*Supplied data*:
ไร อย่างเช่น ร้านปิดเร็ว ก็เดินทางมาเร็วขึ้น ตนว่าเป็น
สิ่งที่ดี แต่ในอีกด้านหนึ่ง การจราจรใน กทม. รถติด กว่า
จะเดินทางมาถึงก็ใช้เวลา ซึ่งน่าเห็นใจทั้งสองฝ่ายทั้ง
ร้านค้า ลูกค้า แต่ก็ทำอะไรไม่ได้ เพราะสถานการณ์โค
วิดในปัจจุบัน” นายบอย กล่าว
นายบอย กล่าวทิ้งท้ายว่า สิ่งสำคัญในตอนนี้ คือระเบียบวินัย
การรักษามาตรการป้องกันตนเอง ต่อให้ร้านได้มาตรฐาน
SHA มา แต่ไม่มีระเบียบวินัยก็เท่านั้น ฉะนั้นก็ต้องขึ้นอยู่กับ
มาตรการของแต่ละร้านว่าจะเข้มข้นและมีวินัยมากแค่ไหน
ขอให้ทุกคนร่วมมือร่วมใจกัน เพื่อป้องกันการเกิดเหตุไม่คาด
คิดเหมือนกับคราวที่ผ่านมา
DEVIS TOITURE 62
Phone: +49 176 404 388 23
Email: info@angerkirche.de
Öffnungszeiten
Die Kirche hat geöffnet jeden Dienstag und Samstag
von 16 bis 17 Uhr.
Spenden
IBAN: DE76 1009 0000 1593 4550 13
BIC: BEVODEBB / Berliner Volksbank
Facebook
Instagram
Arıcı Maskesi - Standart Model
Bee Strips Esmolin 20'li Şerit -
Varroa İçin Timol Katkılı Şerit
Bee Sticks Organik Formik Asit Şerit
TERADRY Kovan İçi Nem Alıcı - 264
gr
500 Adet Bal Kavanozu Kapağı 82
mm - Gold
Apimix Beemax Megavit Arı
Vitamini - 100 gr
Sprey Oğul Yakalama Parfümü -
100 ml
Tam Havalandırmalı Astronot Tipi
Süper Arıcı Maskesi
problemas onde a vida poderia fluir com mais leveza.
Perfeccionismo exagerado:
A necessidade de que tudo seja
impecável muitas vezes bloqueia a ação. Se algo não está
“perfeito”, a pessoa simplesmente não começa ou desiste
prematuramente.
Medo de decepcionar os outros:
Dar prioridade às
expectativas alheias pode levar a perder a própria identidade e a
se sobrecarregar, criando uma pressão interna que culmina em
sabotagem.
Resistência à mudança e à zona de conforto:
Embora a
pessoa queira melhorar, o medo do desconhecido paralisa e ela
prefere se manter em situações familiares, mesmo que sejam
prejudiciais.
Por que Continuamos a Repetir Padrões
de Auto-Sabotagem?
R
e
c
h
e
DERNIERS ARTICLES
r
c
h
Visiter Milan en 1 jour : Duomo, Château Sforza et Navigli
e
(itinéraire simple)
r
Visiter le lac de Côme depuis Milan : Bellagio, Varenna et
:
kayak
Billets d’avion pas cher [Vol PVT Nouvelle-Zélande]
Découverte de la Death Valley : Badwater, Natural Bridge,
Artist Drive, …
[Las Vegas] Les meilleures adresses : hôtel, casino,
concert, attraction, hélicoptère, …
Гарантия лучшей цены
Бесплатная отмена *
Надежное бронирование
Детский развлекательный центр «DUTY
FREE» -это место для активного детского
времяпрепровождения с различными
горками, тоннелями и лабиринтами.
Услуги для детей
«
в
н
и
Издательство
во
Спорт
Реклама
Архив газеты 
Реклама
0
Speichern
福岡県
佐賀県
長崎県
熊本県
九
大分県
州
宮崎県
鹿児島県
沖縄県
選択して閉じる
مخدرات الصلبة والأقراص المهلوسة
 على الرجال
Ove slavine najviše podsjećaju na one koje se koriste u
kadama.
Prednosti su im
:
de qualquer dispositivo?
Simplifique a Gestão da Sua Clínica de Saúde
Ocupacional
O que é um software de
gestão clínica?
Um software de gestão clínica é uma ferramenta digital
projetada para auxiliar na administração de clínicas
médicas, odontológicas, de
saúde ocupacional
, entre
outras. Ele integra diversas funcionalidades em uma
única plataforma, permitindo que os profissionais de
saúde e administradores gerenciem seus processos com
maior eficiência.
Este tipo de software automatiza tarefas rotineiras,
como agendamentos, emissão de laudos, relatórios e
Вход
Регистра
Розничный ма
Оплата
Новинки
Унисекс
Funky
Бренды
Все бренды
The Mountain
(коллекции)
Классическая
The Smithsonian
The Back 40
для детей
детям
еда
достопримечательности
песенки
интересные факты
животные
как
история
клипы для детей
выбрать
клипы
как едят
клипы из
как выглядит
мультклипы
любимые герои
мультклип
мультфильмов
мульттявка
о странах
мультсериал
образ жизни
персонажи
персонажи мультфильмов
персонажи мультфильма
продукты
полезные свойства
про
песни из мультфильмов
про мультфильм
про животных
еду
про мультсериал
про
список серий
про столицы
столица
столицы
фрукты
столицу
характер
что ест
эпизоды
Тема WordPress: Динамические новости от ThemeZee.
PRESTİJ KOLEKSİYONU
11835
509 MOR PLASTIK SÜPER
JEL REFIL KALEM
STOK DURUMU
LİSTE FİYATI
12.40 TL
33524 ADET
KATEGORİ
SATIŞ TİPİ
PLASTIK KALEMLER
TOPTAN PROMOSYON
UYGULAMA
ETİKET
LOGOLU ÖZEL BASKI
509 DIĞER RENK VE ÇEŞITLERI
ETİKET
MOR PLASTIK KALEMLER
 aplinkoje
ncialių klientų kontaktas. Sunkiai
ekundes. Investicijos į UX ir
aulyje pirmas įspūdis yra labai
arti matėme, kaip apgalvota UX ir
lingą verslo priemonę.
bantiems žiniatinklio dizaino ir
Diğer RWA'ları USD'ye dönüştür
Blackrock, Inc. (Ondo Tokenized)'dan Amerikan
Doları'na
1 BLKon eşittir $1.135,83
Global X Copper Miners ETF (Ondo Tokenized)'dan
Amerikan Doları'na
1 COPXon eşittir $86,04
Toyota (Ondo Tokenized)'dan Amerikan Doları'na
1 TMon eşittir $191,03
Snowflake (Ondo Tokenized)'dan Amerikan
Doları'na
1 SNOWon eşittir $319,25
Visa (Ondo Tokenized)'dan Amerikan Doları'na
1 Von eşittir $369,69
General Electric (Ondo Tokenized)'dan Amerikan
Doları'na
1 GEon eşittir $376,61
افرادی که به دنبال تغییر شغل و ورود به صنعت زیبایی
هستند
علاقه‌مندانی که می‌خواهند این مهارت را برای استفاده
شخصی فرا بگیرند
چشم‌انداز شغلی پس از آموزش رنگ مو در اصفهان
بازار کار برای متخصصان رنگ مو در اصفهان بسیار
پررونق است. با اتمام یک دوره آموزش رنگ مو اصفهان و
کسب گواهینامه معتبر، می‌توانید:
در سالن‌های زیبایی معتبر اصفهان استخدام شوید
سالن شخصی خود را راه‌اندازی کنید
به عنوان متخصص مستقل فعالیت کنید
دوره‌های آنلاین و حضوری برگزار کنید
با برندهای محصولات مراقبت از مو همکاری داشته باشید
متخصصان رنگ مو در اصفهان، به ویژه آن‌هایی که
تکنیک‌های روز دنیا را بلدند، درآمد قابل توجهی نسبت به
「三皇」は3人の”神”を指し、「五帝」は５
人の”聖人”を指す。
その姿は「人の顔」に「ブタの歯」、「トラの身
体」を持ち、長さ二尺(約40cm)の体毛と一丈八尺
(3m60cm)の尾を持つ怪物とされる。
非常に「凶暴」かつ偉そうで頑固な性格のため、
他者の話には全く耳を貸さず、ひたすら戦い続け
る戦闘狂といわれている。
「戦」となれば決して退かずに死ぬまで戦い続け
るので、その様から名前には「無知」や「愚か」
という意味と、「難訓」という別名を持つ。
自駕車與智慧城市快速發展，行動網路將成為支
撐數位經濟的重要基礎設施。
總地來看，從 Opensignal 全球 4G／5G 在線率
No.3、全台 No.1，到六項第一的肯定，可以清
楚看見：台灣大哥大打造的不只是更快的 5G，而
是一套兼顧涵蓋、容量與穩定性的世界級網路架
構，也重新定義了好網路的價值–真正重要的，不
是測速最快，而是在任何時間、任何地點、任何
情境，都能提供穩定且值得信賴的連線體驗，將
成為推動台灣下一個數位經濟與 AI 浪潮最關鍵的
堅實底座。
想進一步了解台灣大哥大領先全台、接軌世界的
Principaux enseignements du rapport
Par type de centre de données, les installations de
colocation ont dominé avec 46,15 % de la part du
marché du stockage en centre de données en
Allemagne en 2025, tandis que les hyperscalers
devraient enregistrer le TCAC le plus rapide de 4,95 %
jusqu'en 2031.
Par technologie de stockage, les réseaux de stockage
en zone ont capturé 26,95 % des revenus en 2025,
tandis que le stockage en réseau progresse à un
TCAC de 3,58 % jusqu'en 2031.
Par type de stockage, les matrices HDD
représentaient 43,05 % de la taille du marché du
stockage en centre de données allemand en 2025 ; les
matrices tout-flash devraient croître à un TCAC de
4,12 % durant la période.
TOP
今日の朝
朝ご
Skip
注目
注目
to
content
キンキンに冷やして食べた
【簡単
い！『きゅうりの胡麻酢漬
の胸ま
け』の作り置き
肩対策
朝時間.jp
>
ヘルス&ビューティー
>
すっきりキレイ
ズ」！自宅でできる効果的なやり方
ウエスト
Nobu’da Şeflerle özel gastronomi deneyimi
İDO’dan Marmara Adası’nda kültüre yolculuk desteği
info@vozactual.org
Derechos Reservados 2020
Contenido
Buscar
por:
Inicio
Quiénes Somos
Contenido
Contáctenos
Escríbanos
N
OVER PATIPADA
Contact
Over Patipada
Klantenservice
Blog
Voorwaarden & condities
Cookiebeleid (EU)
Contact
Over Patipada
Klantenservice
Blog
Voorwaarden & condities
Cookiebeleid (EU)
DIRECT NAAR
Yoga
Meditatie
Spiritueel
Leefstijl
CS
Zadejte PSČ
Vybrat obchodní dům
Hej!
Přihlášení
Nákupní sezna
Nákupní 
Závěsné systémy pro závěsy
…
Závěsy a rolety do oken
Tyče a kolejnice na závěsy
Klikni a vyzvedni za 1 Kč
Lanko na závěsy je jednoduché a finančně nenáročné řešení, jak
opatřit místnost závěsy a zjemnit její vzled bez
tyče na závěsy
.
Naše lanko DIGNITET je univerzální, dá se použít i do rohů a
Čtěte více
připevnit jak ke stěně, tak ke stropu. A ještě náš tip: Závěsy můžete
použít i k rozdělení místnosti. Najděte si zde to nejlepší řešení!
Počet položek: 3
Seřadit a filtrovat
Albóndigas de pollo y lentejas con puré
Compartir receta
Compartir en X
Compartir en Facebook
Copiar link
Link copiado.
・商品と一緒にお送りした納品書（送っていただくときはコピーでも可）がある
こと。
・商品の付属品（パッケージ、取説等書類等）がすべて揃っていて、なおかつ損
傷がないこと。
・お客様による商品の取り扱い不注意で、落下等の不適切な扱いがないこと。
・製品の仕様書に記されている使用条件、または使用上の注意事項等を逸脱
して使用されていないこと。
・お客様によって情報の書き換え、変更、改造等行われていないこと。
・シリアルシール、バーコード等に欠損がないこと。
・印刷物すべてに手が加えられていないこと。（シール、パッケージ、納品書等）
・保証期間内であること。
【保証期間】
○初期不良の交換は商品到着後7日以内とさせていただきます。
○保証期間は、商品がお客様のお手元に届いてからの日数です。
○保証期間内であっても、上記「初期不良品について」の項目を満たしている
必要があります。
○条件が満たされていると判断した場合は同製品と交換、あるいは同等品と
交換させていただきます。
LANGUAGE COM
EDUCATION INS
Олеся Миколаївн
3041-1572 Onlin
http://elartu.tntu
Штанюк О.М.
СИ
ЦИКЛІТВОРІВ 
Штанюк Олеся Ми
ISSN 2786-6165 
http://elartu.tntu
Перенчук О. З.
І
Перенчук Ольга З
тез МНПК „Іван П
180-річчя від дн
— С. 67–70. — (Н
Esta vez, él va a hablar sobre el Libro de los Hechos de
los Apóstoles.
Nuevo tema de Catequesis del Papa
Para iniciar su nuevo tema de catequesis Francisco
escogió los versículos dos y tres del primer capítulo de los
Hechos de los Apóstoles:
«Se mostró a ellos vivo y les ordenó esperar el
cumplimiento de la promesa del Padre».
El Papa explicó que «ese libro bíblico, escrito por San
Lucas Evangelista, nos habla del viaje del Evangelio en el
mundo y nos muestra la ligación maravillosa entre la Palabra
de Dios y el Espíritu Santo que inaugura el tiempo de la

*Task item*:
Take every line of the material that contains the word "Hechos", and copy it.

*Answer to the exercise*:
Esta vez, él va a hablar sobre el Libro de los Hechos de
Hechos de los Apóstoles:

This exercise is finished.